[Opening Data for the task section]

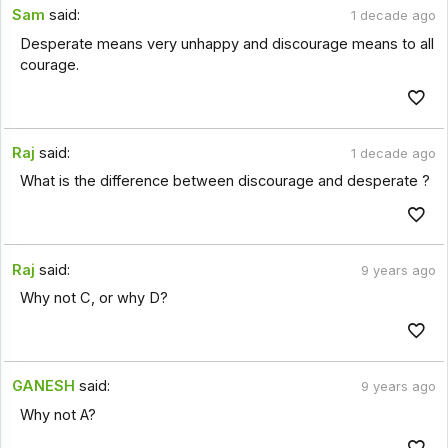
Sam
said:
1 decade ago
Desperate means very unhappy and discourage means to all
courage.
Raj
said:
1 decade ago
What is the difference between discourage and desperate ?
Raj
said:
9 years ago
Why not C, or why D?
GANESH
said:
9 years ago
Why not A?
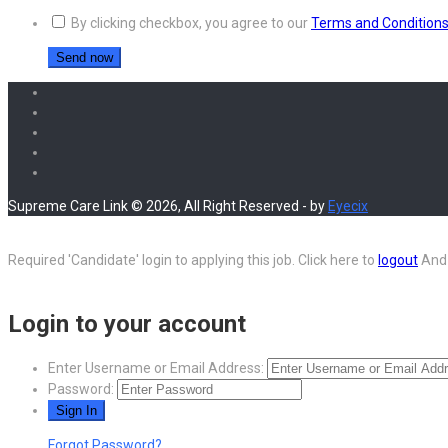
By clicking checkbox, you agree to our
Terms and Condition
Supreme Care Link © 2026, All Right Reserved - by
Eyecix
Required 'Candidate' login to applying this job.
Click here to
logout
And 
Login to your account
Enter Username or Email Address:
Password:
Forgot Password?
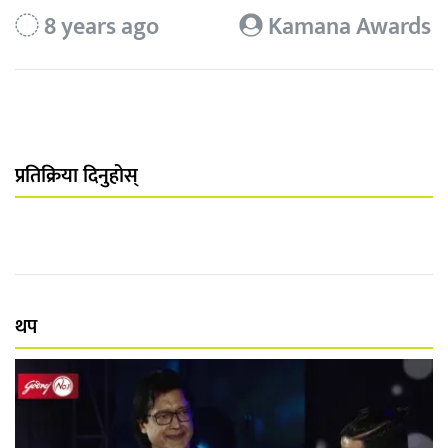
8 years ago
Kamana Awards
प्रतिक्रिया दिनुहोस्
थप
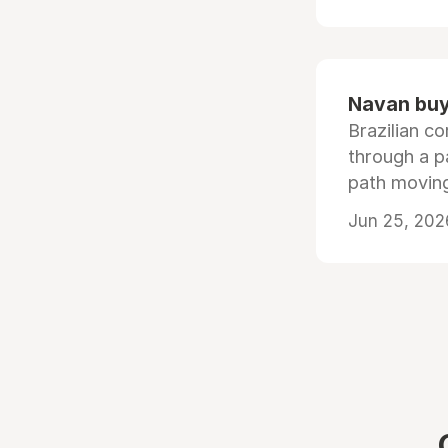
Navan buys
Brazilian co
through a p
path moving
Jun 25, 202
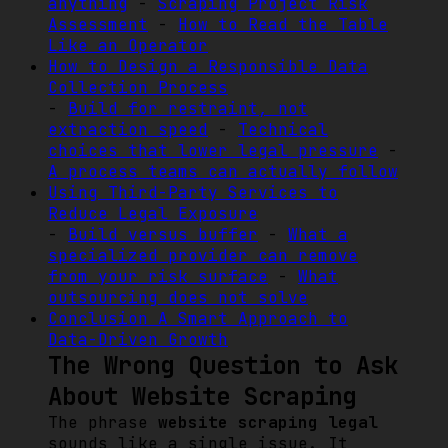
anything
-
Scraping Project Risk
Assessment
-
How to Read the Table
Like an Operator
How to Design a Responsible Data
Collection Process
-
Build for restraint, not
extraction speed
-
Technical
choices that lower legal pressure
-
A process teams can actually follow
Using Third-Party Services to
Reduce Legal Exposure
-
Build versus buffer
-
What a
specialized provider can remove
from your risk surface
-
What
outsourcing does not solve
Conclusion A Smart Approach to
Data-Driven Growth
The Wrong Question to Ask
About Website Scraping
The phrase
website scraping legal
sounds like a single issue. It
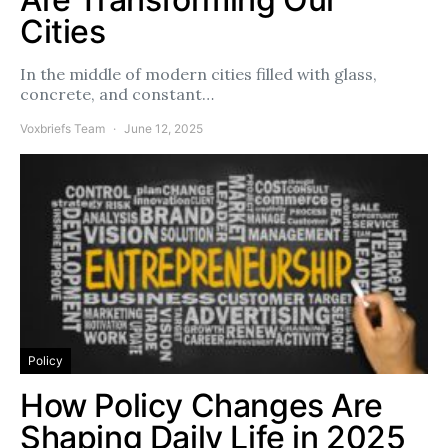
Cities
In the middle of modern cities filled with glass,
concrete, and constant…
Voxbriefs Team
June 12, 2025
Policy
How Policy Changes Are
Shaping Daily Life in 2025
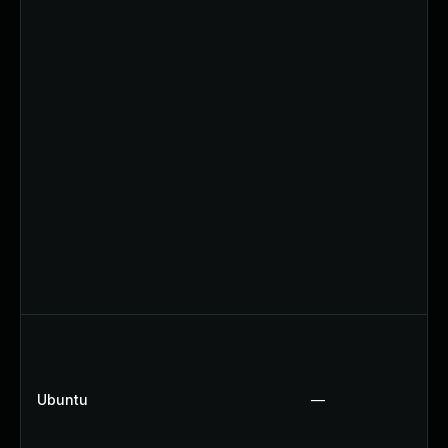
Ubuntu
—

[Closing Data for the task section]

▸ What you are asked to do
The records above should be reproduced exactly, with the pictures omitted.

▸ Solution below
Sam
said:
1 decade ago
Desperate means very unhappy and discourage means to all
courage.
Raj
said:
1 decade ago
What is the difference between discourage and desperate ?
Raj
said:
9 years ago
Why not C, or why D?
GANESH
said:
9 years ago
Why not A?
By clicking checkbox, you agree to our
Terms and Condition
Supreme Care Link © 2026, All Right Reserved - by
Eyecix
Required 'Candidate' login to applying this job.
Click here to
logout
And 
Login to your account
Enter Username or Email Address:
Password:
Forgot Password?
8 years ago
Kamana Awards
प्रतिक्रिया दिनुहोस्
थप
Navan buys
Brazilian co
through a p
path moving
Jun 25, 202
anything
-
Scraping Project Risk
Assessment
-
How to Read the Table
Like an Operator
How to Design a Responsible Data
Collection Process
-
Build for restraint, not
extraction speed
-
Technical
choices that lower legal pressure
-
A process teams can actually follow
Using Third-Party Services to
Reduce Legal Exposure
-
Build versus buffer
-
What a
specialized provider can remove
from your risk surface
-
What
outsourcing does not solve
Conclusion A Smart Approach to
Data-Driven Growth
The Wrong Question to Ask
About Website Scraping
The phrase
website scraping legal
sounds like a single issue. It
Cities
In the middle of modern cities filled with glass,
concrete, and constant…
Voxbriefs Team
June 12, 2025
Policy
How Policy Changes Are
Shaping Daily Life in 2025
Ubuntu
—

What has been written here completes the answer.